[Directions]: How do the records below read from their first line through the line containing "Soil, You Remove"? Write those lines out exactly.

[Stored data entries]:
● ● ●
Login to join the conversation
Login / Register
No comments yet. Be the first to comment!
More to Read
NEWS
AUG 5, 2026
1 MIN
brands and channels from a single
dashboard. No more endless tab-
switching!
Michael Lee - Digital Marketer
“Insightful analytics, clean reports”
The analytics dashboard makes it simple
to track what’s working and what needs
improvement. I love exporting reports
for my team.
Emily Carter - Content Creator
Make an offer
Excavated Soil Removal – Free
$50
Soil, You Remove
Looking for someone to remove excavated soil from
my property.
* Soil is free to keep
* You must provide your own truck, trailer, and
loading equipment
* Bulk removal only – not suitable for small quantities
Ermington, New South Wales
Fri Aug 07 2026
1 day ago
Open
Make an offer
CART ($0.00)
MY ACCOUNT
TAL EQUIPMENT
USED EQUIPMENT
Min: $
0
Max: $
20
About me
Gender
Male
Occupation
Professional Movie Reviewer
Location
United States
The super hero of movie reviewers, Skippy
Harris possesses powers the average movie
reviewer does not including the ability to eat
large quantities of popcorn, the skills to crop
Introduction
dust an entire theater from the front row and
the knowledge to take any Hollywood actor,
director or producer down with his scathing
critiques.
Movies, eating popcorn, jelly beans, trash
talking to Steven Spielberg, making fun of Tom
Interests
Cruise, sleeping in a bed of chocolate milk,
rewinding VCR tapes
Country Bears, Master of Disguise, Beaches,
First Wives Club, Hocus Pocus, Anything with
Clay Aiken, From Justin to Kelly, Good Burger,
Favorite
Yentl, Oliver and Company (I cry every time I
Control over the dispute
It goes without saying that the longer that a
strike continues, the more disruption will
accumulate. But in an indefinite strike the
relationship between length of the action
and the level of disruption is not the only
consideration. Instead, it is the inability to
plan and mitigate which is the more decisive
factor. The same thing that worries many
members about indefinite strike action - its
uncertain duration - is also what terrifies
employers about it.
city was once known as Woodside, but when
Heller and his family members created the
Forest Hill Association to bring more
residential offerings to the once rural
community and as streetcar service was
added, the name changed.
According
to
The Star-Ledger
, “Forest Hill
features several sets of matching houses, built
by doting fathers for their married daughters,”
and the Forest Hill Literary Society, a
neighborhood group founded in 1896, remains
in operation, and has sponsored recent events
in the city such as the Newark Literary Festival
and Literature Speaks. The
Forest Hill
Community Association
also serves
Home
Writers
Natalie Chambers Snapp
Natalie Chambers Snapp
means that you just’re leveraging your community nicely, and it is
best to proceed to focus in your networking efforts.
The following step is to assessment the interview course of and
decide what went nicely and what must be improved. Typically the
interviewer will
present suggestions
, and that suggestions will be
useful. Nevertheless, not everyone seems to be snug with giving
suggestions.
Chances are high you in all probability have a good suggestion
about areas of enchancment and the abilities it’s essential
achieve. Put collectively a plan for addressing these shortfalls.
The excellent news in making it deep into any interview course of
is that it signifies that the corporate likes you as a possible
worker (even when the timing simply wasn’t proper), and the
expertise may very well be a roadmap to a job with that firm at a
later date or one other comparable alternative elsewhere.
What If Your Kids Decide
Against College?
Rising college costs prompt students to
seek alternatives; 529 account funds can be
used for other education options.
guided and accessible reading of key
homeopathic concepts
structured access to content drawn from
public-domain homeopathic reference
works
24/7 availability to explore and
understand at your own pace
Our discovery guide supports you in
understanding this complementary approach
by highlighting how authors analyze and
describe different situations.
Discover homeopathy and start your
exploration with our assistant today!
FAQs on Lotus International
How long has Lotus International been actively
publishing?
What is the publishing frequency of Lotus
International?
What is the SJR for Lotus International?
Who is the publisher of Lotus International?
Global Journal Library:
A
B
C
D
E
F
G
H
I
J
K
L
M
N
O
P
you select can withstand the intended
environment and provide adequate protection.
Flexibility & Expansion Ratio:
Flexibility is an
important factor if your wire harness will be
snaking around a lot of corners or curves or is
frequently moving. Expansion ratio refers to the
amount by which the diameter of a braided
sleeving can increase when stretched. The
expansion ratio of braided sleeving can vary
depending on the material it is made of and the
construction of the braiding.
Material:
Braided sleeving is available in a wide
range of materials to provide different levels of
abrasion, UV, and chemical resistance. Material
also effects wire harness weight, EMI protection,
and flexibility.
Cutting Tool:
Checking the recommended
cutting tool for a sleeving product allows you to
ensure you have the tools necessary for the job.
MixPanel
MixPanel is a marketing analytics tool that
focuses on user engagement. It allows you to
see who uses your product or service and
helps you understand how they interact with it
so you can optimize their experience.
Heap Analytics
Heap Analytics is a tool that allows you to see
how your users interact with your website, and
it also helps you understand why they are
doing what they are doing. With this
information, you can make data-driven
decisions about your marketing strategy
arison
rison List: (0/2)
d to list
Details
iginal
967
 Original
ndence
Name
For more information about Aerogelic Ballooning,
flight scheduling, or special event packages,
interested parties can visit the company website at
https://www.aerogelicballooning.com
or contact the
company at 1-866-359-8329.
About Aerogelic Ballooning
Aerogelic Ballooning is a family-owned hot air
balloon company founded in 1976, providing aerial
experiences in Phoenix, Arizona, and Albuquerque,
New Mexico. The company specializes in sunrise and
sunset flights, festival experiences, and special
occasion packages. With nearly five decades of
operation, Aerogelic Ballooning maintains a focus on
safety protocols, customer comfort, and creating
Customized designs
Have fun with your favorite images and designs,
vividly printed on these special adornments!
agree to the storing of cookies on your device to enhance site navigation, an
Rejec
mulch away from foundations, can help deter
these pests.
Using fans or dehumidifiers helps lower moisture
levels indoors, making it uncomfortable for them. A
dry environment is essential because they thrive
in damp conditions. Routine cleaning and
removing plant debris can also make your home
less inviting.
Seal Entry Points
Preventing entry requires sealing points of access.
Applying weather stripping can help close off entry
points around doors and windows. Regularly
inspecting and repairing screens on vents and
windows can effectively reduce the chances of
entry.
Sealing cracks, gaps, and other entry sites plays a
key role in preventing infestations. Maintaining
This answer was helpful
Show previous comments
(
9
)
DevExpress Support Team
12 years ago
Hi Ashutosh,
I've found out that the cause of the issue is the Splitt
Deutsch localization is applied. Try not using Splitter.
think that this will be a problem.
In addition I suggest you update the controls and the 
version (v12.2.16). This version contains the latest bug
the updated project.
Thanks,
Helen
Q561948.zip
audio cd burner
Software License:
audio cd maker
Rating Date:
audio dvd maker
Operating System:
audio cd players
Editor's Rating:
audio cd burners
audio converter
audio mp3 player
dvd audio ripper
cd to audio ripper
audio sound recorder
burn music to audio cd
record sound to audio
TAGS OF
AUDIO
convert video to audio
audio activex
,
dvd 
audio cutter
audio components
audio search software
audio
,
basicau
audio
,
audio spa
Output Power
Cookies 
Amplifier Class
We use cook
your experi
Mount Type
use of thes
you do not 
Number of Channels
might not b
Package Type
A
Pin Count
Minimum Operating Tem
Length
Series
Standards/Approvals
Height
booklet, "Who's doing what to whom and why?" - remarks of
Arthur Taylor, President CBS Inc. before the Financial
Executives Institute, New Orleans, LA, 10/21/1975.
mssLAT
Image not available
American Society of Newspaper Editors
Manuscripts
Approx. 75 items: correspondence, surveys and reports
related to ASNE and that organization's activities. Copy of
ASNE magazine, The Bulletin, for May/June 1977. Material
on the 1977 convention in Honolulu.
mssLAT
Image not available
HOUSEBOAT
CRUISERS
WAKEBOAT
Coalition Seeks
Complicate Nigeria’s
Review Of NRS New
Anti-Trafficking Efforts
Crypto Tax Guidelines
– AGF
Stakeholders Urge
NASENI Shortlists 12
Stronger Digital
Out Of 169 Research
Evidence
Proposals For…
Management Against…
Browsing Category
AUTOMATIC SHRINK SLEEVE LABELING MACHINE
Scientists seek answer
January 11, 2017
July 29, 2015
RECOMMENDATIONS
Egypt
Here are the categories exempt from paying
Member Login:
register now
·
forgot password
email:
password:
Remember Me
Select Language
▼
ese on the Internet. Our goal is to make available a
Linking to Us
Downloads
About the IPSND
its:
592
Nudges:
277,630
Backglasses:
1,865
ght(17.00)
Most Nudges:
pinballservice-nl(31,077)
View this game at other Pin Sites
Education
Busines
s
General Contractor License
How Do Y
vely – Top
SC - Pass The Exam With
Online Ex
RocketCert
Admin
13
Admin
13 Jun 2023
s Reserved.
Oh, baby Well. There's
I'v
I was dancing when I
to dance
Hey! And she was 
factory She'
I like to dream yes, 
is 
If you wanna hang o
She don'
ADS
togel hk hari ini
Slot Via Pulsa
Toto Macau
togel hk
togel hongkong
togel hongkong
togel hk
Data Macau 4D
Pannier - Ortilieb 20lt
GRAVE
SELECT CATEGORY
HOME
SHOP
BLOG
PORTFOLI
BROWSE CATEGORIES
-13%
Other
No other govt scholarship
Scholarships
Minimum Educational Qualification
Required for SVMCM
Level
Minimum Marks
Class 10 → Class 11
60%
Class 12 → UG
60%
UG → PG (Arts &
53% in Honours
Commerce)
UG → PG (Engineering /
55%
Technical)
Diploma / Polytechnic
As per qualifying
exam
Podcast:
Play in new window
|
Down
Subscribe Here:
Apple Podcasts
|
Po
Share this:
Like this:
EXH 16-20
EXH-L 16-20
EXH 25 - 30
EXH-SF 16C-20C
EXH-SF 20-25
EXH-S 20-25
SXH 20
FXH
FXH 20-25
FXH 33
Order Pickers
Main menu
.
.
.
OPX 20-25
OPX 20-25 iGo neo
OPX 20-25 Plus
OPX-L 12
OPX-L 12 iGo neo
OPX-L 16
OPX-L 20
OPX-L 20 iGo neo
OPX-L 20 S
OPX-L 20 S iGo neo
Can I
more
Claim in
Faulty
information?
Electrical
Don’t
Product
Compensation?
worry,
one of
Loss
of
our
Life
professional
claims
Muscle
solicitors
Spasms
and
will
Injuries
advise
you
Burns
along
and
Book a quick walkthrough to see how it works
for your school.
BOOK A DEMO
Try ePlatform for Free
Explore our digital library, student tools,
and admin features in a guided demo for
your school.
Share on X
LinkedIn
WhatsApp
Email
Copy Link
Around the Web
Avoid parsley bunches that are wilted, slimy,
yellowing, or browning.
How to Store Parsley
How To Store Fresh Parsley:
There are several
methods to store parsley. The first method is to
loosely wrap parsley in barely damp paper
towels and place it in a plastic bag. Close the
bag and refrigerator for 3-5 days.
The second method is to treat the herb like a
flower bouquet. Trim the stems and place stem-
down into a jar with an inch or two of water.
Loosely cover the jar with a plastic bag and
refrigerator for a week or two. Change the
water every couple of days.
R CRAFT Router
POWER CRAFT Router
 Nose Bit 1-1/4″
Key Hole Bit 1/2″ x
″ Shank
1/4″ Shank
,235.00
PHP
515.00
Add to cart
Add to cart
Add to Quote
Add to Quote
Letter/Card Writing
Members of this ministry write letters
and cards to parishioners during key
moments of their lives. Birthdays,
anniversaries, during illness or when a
● ● ●
[Result]:
Login to join the conversation
Login / Register
No comments yet. Be the first to comment!
More to Read
NEWS
AUG 5, 2026
1 MIN
brands and channels from a single
dashboard. No more endless tab-
switching!
Michael Lee - Digital Marketer
“Insightful analytics, clean reports”
The analytics dashboard makes it simple
to track what’s working and what needs
improvement. I love exporting reports
for my team.
Emily Carter - Content Creator
Make an offer
Excavated Soil Removal – Free
$50
Soil, You Remove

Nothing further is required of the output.